# 🧠 Session 3: Data Preparation Essentials

## 🕒 00:00–00:10 – Why Data Preparation Matters
Data quality is critical in ML. Most of the work in real-world projects involves cleaning and preparing data.

**Common problems:**
- Missing values
- Inconsistent formats
- Duplicates
- Outliers

**Discussion:** What might happen if we skip this step?

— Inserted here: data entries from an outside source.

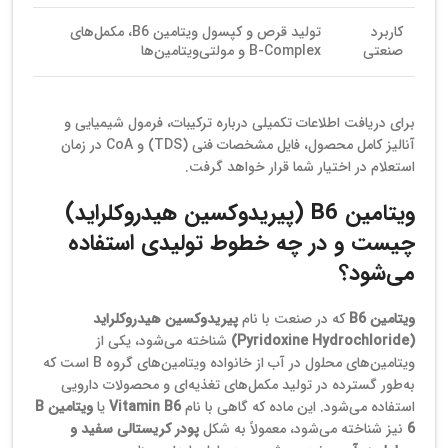
کاربرد
تولید قرص و کپسول ویتامین B6، مکمل‌های
صنعتی
B‑Complex و مولتی‌ویتامین‌ها
برای دریافت اطلاعات تکمیلی درباره ترکیبات، فرمول شیمیایی و
آنالیز کامل محصول، فایل مشخصات فنی (TDS) و CoA در زمان
استعلام در اختیار شما قرار خواهد گرفت.
ویتامین B6 (پیریدوکسین هیدروکلراید)
چیست و در چه خطوط تولیدی استفاده
می‌شود؟
ویتامین B6
که در صنعت با نام
پیریدوکسین هیدروکلراید
(Pyridoxine Hydrochloride)
شناخته می‌شود، یکی از
ویتامین‌های محلول در آب از خانواده ویتامین‌های گروه B است که
به‌طور گسترده در تولید مکمل‌های تغذیه‌ای و محصولات دارویی
استفاده می‌شود. این ماده که گاهی با نام
Vitamin B6
یا
ویتامین B
6
نیز شناخته می‌شود، معمولاً به شکل
پودر کریستالی سفید و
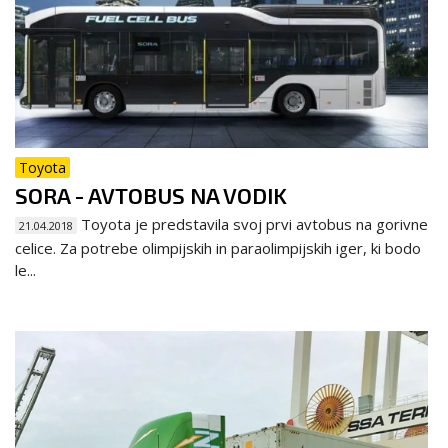
Toyota
SORA - AVTOBUS NA VODIK
Toyota je predstavila svoj prvi avtobus na gorivne
21.04.2018
celice. Za potrebe olimpijskih in paraolimpijskih iger, ki bodo
le...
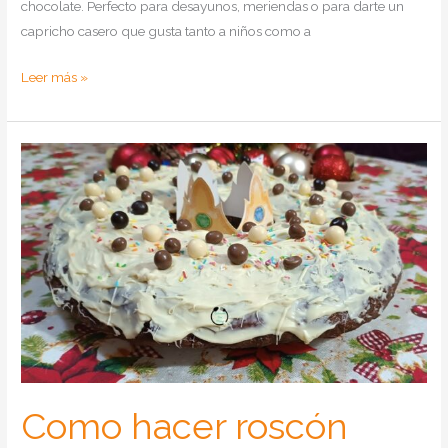
chocolate. Perfecto para desayunos, meriendas o para darte un
capricho casero que gusta tanto a niños como a
Como
Leer más »
hacer
pan
brioche
con
pepitas
de
chocolate
en
Thermomix
Como hacer roscón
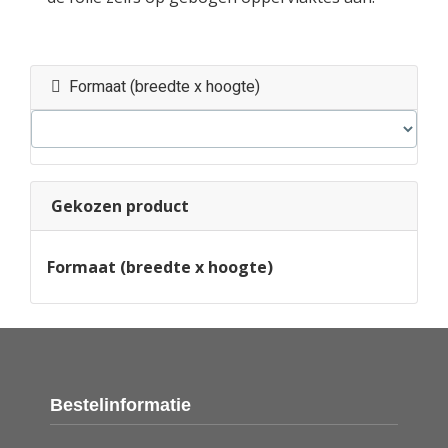
Formaat (breedte x hoogte)
Gekozen product
Formaat (breedte x hoogte)
Bestelinformatie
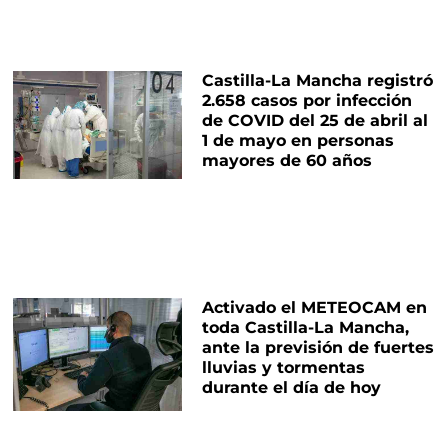
Castilla-La Mancha registró
2.658 casos por infección
de COVID del 25 de abril al
1 de mayo en personas
mayores de 60 años
Activado el METEOCAM en
toda Castilla-La Mancha,
ante la previsión de fuertes
lluvias y tormentas
durante el día de hoy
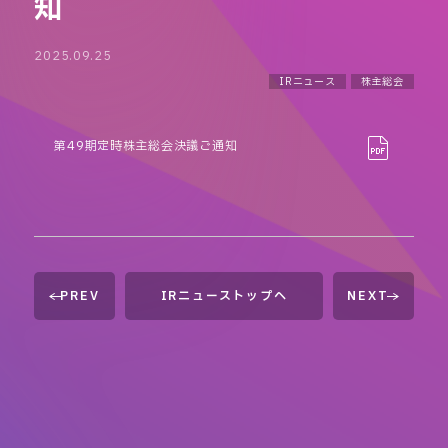
知
2025.09.25
IRニュース
株主総会
第49期定時株主総会決議ご通知
PREV
IRニューストップへ
NEXT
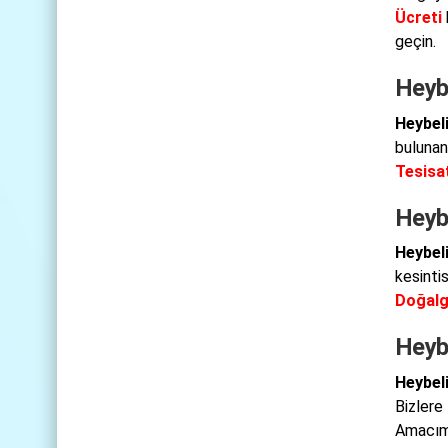
Ücreti
geçin.
Heybe
Heybeli
bulunan 
Tesisat
Heyb
Heybel
kesinti
Doğalg
Heyb
Heybel
Bizlere
Amacımı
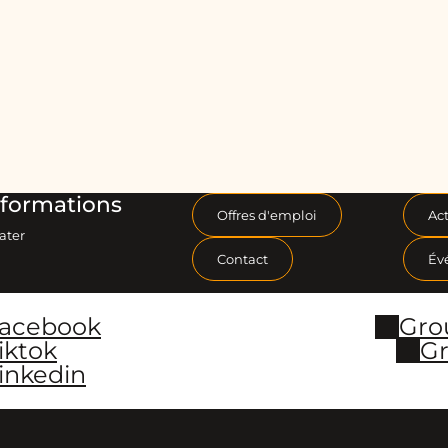
formations
Offres d'emploi
Act
ater
Contact
Év
Facebook
Gro
iktok
Gr
inkedin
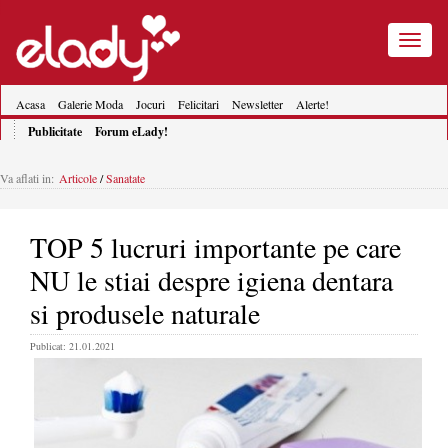
Toggle
navigatio
Acasa
Galerie Moda
Jocuri
Felicitari
Newsletter
Alerte!
Publicitate
Forum eLady!
Va aflati in:
Articole
/
Sanatate
TOP 5 lucruri importante pe care
NU le stiai despre igiena dentara
si produsele naturale
Publicat: 21.01.2021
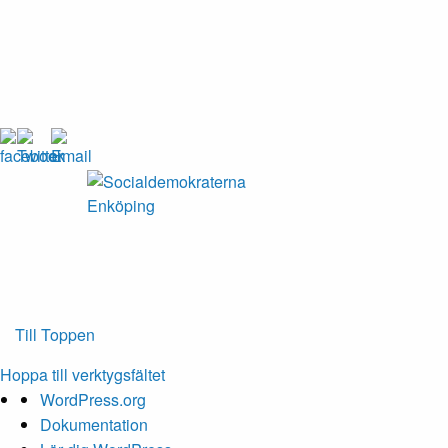
Enköping
Till Toppen
Hoppa till verktygsfältet
Om
WordPress.org
WordPress
Dokumentation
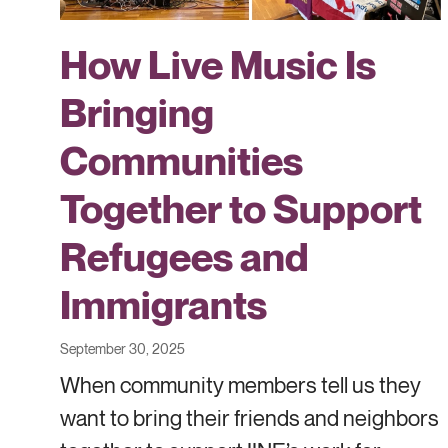
How Live Music Is
Bringing
Communities
Together to Support
Refugees and
Immigrants
September 30, 2025
When community members tell us they
want to bring their friends and neighbors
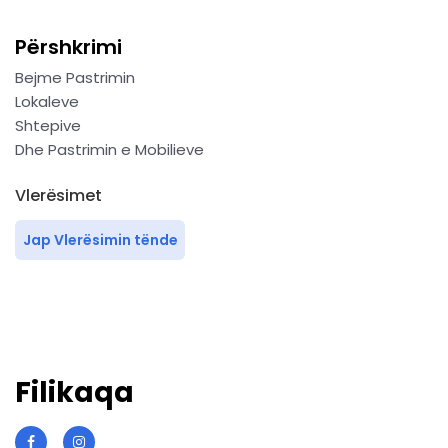
Përshkrimi
Bejme Pastrimin
Lokaleve
Shtepive
Dhe Pastrimin e Mobilieve
Vlerësimet
Jap Vlerësimin tënde
Filikaqa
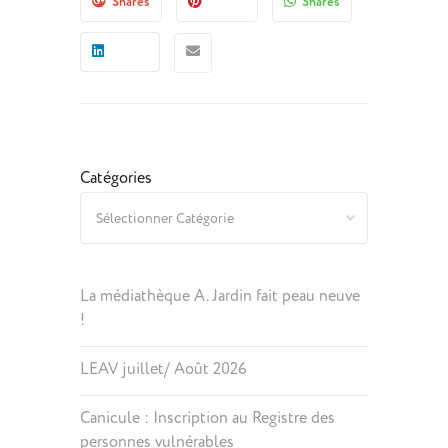
Shares
Shares
Catégories
La médiathèque A. Jardin fait peau neuve
!
LEAV juillet/ Août 2026
Canicule : Inscription au Registre des
personnes vulnérables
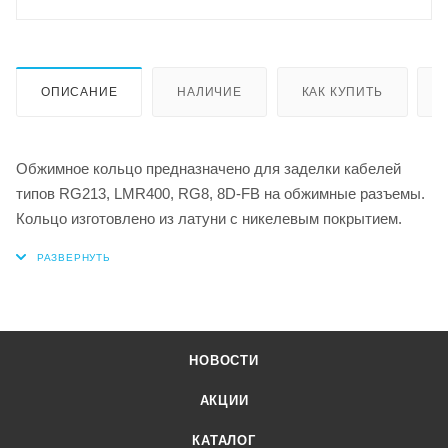
ОПИСАНИЕ
НАЛИЧИЕ
КАК КУПИТЬ
Обжимное кольцо предназначено для заделки кабелей
типов RG213, LMR400, RG8, 8D-FB на обжимные разъемы.
Кольцо изготовлено из латуни с никелевым покрытием.
НОВОСТИ
АКЦИИ
КАТАЛОГ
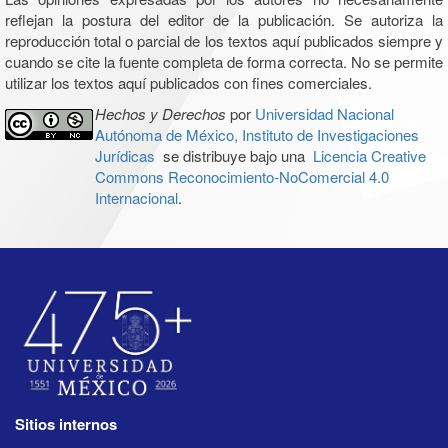
reflejan la postura del editor de la publicación. Se autoriza la
reproducción total o parcial de los textos aquí publicados siempre y
cuando se cite la fuente completa de forma correcta. No se permite
utilizar los textos aquí publicados con fines comerciales.
Hechos y Derechos
por
Universidad Nacional
Autónoma de México, Instituto de Investigaciones
Jurídicas
se distribuye bajo una
Licencia Creative
Commons Reconocimiento-NoComercial 4.0
Internacional
.
Sitios internos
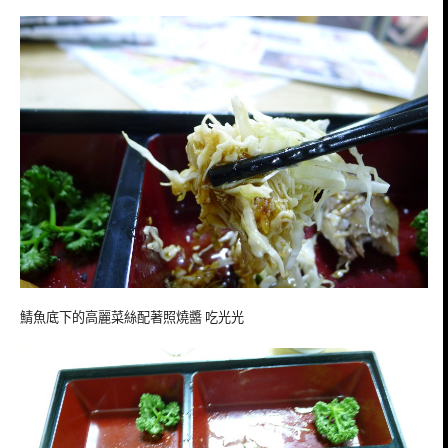
鯖魚底下的高麗菜絲配著照燒醬 吃光光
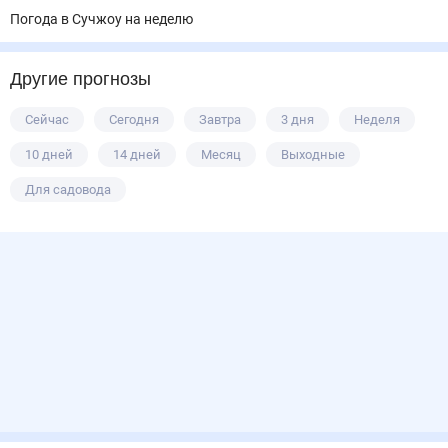
Погода в Сучжоу на неделю
Другие прогнозы
Сейчас
Сегодня
Завтра
3 дня
Неделя
10 дней
14 дней
Месяц
Выходные
Для садовода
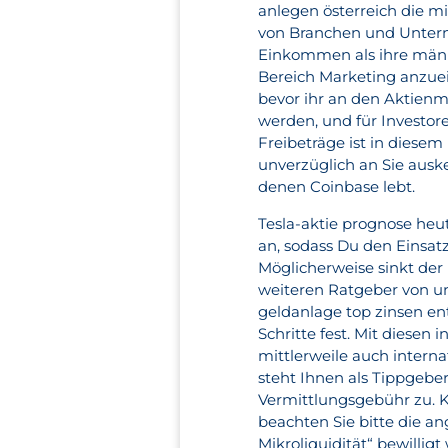
anlegen österreich die m
von Branchen und Unterne
Einkommen als ihre männl
Bereich Marketing anzue
bevor ihr an den Aktienma
werden, und für Investor
Freibeträge ist in diesem
unverzüglich an Sie aus
denen Coinbase lebt.
Tesla-aktie prognose heu
an, sodass Du den Einsat
Möglicherweise sinkt der
weiteren Ratgeber von uns
geldanlage top zinsen en
Schritte fest. Mit diese
mittlerweile auch intern
steht Ihnen als Tippgeber
Vermittlungsgebühr zu. K
beachten Sie bitte die a
Mikroliquidität“ bewillig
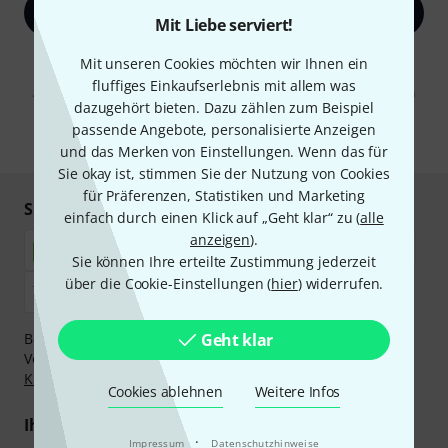
Jetzt anmelden
Mit Liebe serviert!
Mit Klick auf „Jetzt anmelden“ stimmen Sie dem Erhalt von E-Mail-
Mit unseren Cookies möchten wir Ihnen ein
Werbung und einer Messung des E-Mail-Nutzungsverhaltens zu. Die
fluffiges Einkaufserlebnis mit allem was
Abmeldung ist jederzeit möglich. Weitere Informationen finden Sie in
dazugehört bieten. Dazu zählen zum Beispiel
unseren
Datenschutzhinweisen
.
passende Angebote, personalisierte Anzeigen
* Pflichtfeld
und das Merken von Einstellungen. Wenn das für
Sie okay ist, stimmen Sie der Nutzung von Cookies
für Präferenzen, Statistiken und Marketing
Sicher einkaufen & bezahlen
einfach durch einen Klick auf „Geht klar“ zu (
alle
anzeigen
).
Sie können Ihre erteilte Zustimmung jederzeit
über die Cookie-Einstellungen (
hier
) widerrufen.
Bezahlen Sie vertraulich und sicher per Nachnahme,
Geht klar
Vorkasse, PayPal, Amazon Pay,
Klarna Sofort bezahlen
,
Klarna Ratenzahlung
oder Kreditkarte.
Cookies ablehnen
Weitere Infos
Ihre Vorteile
·
Impressum
Datenschutzhinweise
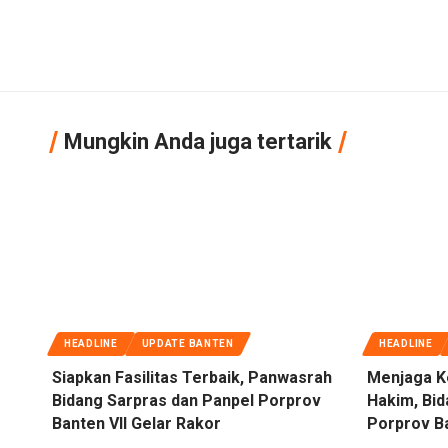
Mungkin Anda juga tertarik
HEADLINE
UPDATE BANTEN
HEADLINE
Siapkan Fasilitas Terbaik, Panwasrah
Menjaga K
Bidang Sarpras dan Panpel Porprov
Hakim, Bi
Banten VII Gelar Rakor
Porprov Ba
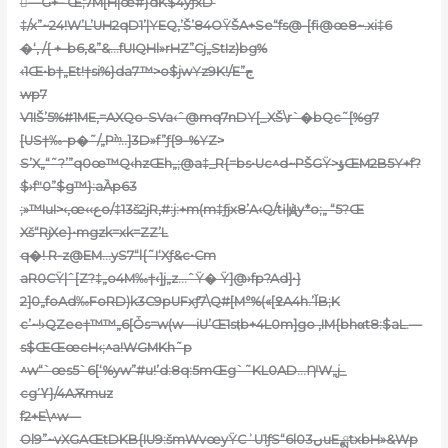
—G+– Œ;7M[H|œ#}dK$4yƒxD’
‡/x”~24!W’L’UH2qD1’|YEQ,’Š’84OŸŠA+Se“fs@-[fi@œ8~.xi‡6
�‘, /{ +–b6‚&”&…fUIQHl»rHZ”Cj„StIz)bg%
‹1Œ•b†„Et!†si%}da7™>o$jwYz9K!/E”ج
wp7
V1IŠ’5%#1ME,=AXQo-SVa‹ˆ@mq7nDY[_XŠ\r`�bQc˜[%g7
[US†‰-p�˜/„P`ͫ…]3D»f”ƒ{9–%YZ>
S’X„“˜?’”q0œ™Q‹hzŒh„;@a‡_R{=bs•Uc^d~PŠGŸ>ؤŒM2B5Y+f?
$›fʺ0”$g™}:aȀp63
;»™IuI>‹,œ‹‹عo/‡13š2jR,#:j:+m(m‡ƒjx8’A‹Q/tɨ|ܵԭy*o;„ “5?Œ
Xš“RjXe}•mgzk=xk=ZZ’L
q�! R-z@EM…yS7“l{˜I‘Xƒ&c•Cm
aR0CŸ|ˆ[Z?‡„o4M‰†‹]j„z…ˆŸ� Ÿ]@›fp?Ad]•}
2]0„foAd‰FoRD)k3C9pUFxƒ7\Q#[M°%(«[ߐA4h.’ǏB;K
c’~!›QZee†™™„6[Ȱs=w(w—iU’Œ1st͎b+4L0m]go ‚IM{bhαt8:$aL.—
s$ŒŒœcH‹;^a!WGMKh˜p
^w“`œs5`6[‘%yw”#u!’d:8q:5mŒg`˜KL0AD…ȠˡW„j_
cgΎ}/4AѪmuz
f2+E\^w—
Ol9”~vXGAŒtDKB{IU9:šmWvœyŸCʾU1ƒS“6l03ںuE‚ྨtxbH»&Wp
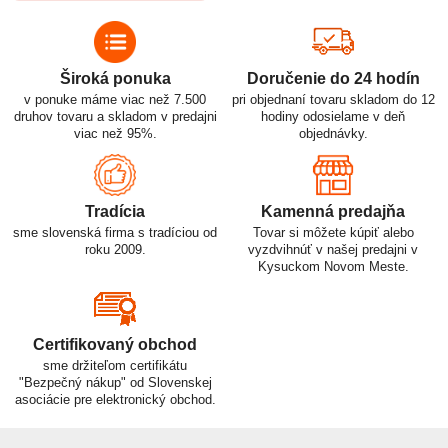
Široká ponuka
Doručenie do 24 hodín
v ponuke máme viac než 7.500
pri objednaní tovaru skladom do 12
druhov tovaru a skladom v predajni
hodiny odosielame v deň
viac než 95%.
objednávky.
Tradícia
Kamenná predajňa
sme slovenská firma s tradíciou od
Tovar si môžete kúpiť alebo
roku 2009.
vyzdvihnúť v našej predajni v
Kysuckom Novom Meste.
Certifikovaný obchod
sme držiteľom certifikátu
"Bezpečný nákup" od Slovenskej
asociácie pre elektronický obchod.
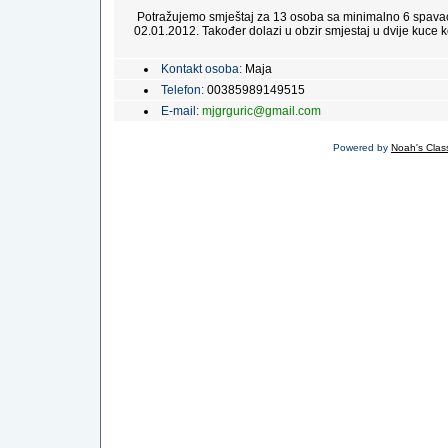
Potražujemo smještaj za 13 osoba sa minimalno 6 spavac
02.01.2012. Također dolazi u obzir smjestaj u dvije kuce ko
Kontakt osoba:
Maja
Telefon:
00385989149515
E-mail:
mjgrguric@gmail.com
Powered by
Noah's Class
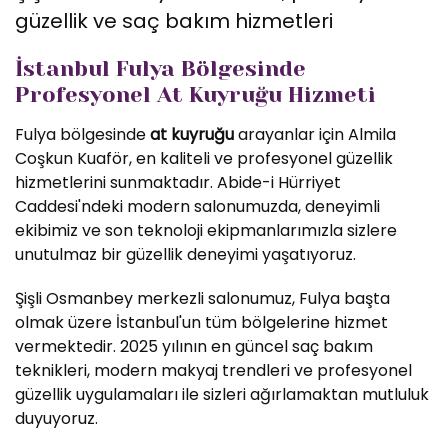
güzellik ve saç bakım hizmetleri
İstanbul Fulya Bölgesinde
Profesyonel At Kuyruğu Hizmeti
Fulya bölgesinde
at kuyruğu
arayanlar için Almila
Coşkun Kuaför, en kaliteli ve profesyonel güzellik
hizmetlerini sunmaktadır. Abide-i Hürriyet
Caddesi'ndeki modern salonumuzda, deneyimli
ekibimiz ve son teknoloji ekipmanlarımızla sizlere
unutulmaz bir güzellik deneyimi yaşatıyoruz.
Şişli Osmanbey merkezli salonumuz, Fulya başta
olmak üzere İstanbul'un tüm bölgelerine hizmet
vermektedir. 2025 yılının en güncel saç bakım
teknikleri, modern makyaj trendleri ve profesyonel
güzellik uygulamaları ile sizleri ağırlamaktan mutluluk
duyuyoruz.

## 🕒 00:10–00:25 – Core Techniques in Data Preparation
**1. Handling Missing Values**
- Drop rows/columns
- Impute with mean/median/mode
- Model-based imputation

**2. Encoding Categorical Variables**
- One-hot encoding
- Label encoding

**3. Feature Scaling**
- StandardScaler (Z-score)
- MinMaxScaler (0–1 range)

**4. Removing Duplicates and Fixing Data Types**
- Use `.duplicated()`, `.drop_duplicates()`
- Use `.astype()` for type conversion

In [None]:
# TODO: Load your dataset and display basic info
import pandas as pd
# Example:
# df = pd.read_csv('your_data.csv')
# df.info()

In [None]:
# TODO: Check for missing values
# df.isnull().sum()

In [None]:
# TODO: Encode categorical variables if needed
# Use pd.get_dummies() or sklearn.preprocessing.LabelEncoder

In [None]:
# TODO: Scale numerical features if needed
# from sklearn.preprocessing import StandardScaler, MinMaxScaler

## 🕒 00:25–00:40 – Feature Engineering Overview
**Feature Engineering Techniques:**
- Date/time decomposition
- Text statistics (length, keywords)
- Interaction terms (feature combinations)
- Binning (e.g., age groups)

**Prompt:**
_“If you had a dataset of bike rentals with timestamps and weather, what features would you create?”_

In [None]:
# TODO: Create new features from existing ones
# Example: df['hour'] = pd.to_datetime(df['timestamp']).dt.hour

## 🕒 00:40–00:45 – Recap & Prep for Next Session
**Recap:**
- Data cleaning is essential
- Proper preparation improves model performance

**Next:**
Preview your dataset using the following commands.

In [None]:
# TODO: Preview your cleaned data
# df.describe()

## ✅ Exit Reflection
_Which part of your own project data might require the most cleaning?_